In the hotel sector, payments are often not completed or able to be completed at the time of the reservation with credit card details taken only as a guarantee of future payment. At the time of booking, the customer will be asked to agree to the booking Terms and Conditions which protects the interests of all parties involved; the guest, the booking agent and the hotel. Given the high degree of intermediation in the hotel industry, bookings are often concluded by an intermediary (such as a brand/hotel group or an Online Travel Agent), who will ask the customer to agree to the hotel’s booking policy on the involved party’s behalf. Accepting the T&Cs should be considered an affirmative act, providing a “customer mandate” as mentioned in the Merchant Initiated Transaction Exemption –which should not be dependent on potential parties involved in completing the booking on the hotel’s behalf.
Q&A 2019_4791 clarifies that where payment card details are taken as a guarantee at the time of making a reservation, in order for potential further payments initiated by the payee (the hotel) to be considered as payee-initiated transactions, strong customer authentication (SCA) would need to be applied when providing the mandate and the all other conditions in Q&A 2018_4031 should be met.
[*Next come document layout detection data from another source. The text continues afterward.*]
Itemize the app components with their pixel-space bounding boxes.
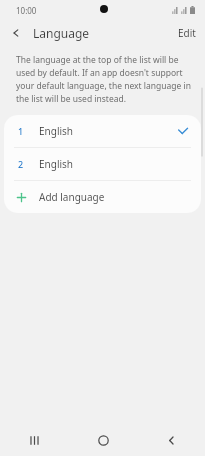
- button[interactable]: Recent apps: [0, 424, 69, 456]
- button[interactable]: Back: [137, 424, 205, 456]
- staticText: Edit: [178, 26, 196, 40]
- staticText: English: [39, 124, 74, 138]
- staticText: 2: [18, 158, 24, 170]
- button[interactable]: Home: [69, 424, 137, 456]
- staticText: The language at the top of the list will…: [16, 54, 191, 105]
- staticText: Add language: [39, 190, 105, 204]
- staticText: Language: [33, 25, 90, 41]
- button[interactable]: Add language: [4, 181, 201, 213]
- button[interactable]: 1: [4, 115, 201, 147]
- button[interactable]: Edit: [169, 22, 205, 44]
- staticText: 10:00: [16, 5, 37, 16]
- staticText: English: [39, 157, 74, 171]
- button[interactable]: Back: [0, 22, 31, 44]
- staticText: 1: [18, 125, 24, 137]
- button[interactable]: 2: [4, 148, 201, 180]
Directive 2015/2366/EU (PSD2) does not exclude a situation where a mandate of the payer to the payee to initiate a payment transaction, is provided through a remote channel to an intermediary, who is acting on behalf of the payee on the basis of a contractual agreement between the payee and that intermediary, provided that the name of the payee is specified in the mandate. In this case, the payer should also be made aware that the intermediary is acting on behalf of the payee.
The answers clarify provisions already contained in the applicable legislation. They do not extend in any way the rights and obligations deriving from such legislation nor do they introduce any additional requirements for the concerned operators and competent authorities. The answers are merely intended to assist natural or legal persons, including competent authorities and Union institutions and bodies in clarifying the application or implementation of the relevant legal provisions. Only the Court of Justice of the European Union is competent to authoritatively interpret Union law. The views expressed in the internal Commission Decision cannot prejudge the position that the European Commission might take before the Union and national courts.